Journal 2025-03-03

I'm battling with my tendency to get overwhelmed by stuff. So much to do... Hey ho, keep breathing, get on with it.

The irony is, a major motivation behind what I'm working on at desk is to get the computer to reduce the amount of stuff I have to do. C'est la vie.

Ok. Apart from the stack of real-world admin paperwork staring at me from the big table, my main priority is getting my documentation setup sorted (again). I think I'm overcome some bits that were blocking me, yesterday I had a bit of new code dev go very smoothly.

Postcraft Transmissions

So I've called my doc setup #:postcraft, tagline the most over-engineered static site builder ever! Let me review how far I've got. Two separate #:transmissions right now - pipeliney things expressed in Turtle RDF. The first one walks the local filesystem, reads the markdown format docs, templates them into SPARQL UPDATE queries, posts them off to a store :

# src/applications/test/file-to-sparqlstore/transmissions.ttl

@prefix rdf: <http://www.w3.org/1999/02/22-rdf-syntax-ns#> .
@prefix : <http://purl.org/stuff/transmissions/> .

:md-to-sparqlstore a :Transmission ;
     :pipe (:p10 :p20 :p30 :p40) .

:p10 a :DirWalker ;
    :settings :dirWalker .

:p20 a :FileReader ;
     :settings :readerSet .

:p30 a :MakeEntry ;
     :settings :entryDefaults .

:p40 a :SPARQLUpdate ;
     :settings :sparqlUpdate .

The config is mostly declared in another Turtle file, statements referred to by the :settings properties above.

The other will run queries over the SPARQL store, template the results into HTML :

...
:sparqlstore-to-html a :Transmission ;
 :pipe (:p10 :p20 :p30  :p40 :p50 :p70 :p80) .

:p10 a :SPARQLSelect ;
     :settings :sparqlSelect .

:p20 a :ForEach ;
    :settings :resultIterator .

:p30 a :Restructure ;
    :settings :prepArticle .

:p40 a :MarkdownToHTML ;
    :settings :mdHTML .

:p50 a :Templater ;
    :settings :articleContentTemplate .

:p70 a :Templater ;
    :settings :articlePageTemplate .

:p80 a :Restructure ;
    :settings :resolveFilepath .

:p90 a :FileWriter ;
    :settings :saveArticlePage .

Aha!

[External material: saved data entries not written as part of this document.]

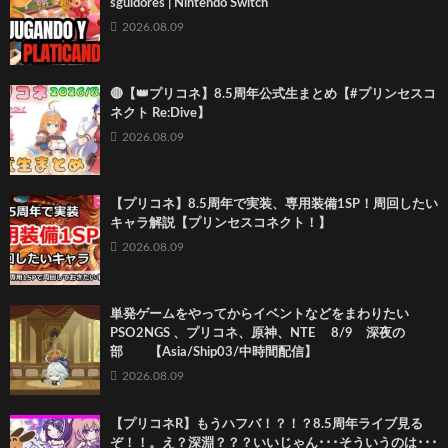
sguidores | Nintendo Switch
2026.08.09
🔴【👑プリコネ】8.5周年公式生まとめ【#プリンセスコ
ネクト Re:Dive】
2026.08.09
【プリコネ】8.5周年で実装、専用装備1SP！周回したい
キャラ解説【プリンセスコネクト！】
2026.08.09
単発ゲームをやってからイベントなどをまわりたい
PSO2NGS 、プリコネ、原神、NTE 8/9 深夜の
部 【Asia/Ship03/中時間配信】
2026.08.09
【プリコネR】もうハフバ！？！？8.5周年ライブ見る
ぞ！！。え？深淵？？？いいじゃん･･･そういうのは･･･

I remember where I was up to. Thank you Rubber Duck Journaling.

The last couple of processes in that pipeline didn't support what was needed for determining the file path/name. But last coding I did was implement a new process for that (src/processors/json/StringOps.js - it might well get renamed/moved to something better later, but is ok for now) along with a integration test app for it (src/applications/test/stringops).

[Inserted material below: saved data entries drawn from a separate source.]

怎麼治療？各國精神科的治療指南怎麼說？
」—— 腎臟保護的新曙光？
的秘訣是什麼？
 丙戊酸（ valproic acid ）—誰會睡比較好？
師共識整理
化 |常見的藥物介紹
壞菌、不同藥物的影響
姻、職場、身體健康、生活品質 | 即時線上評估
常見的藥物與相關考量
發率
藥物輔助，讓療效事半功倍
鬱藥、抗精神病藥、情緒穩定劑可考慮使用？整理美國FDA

Used in a #:transmission like :

:pFilename a :StringOps ;
  :settings :filenameConstructor .

With statements in an associated config.ttl :

:filenameConstructor a :ConfigSet ;
  :asPath true ;
  :targetField "aFilepath" ;
  :values (:a :b :c :d) .
  :a :string "TEST_PASSED" .
  :b :field "fields.fieldB" .
  :c :field "fields.fieldC" .
  :d :string "TEST_PASSED" .

The :field properties refer to JSON paths in the message flowing through the transmission. The objects indicated get joined into a fs-compatible path. So when invoked with a message at command line :

cd ~/hyperdata/transmissions # my local path
./trans stringops -m '{"fields": {"fieldB" : "TEST","fieldC":"_PASSED"}}'

The resulting message will contain :

{
  "aFilepath": "TEST_PASSED/TEST/_PASSED"
}

Oops. It's missing :d. Grr.

This is puzzling, the config dataset contains :

<http://purl.org/stuff/transmissions/d> <http://purl.org/stuff/transmissions/string> "TEST_PASSED" .
<http://purl.org/stuff/transmissions/d> <http://purl.org/stuff/transmissions/string> ".html" .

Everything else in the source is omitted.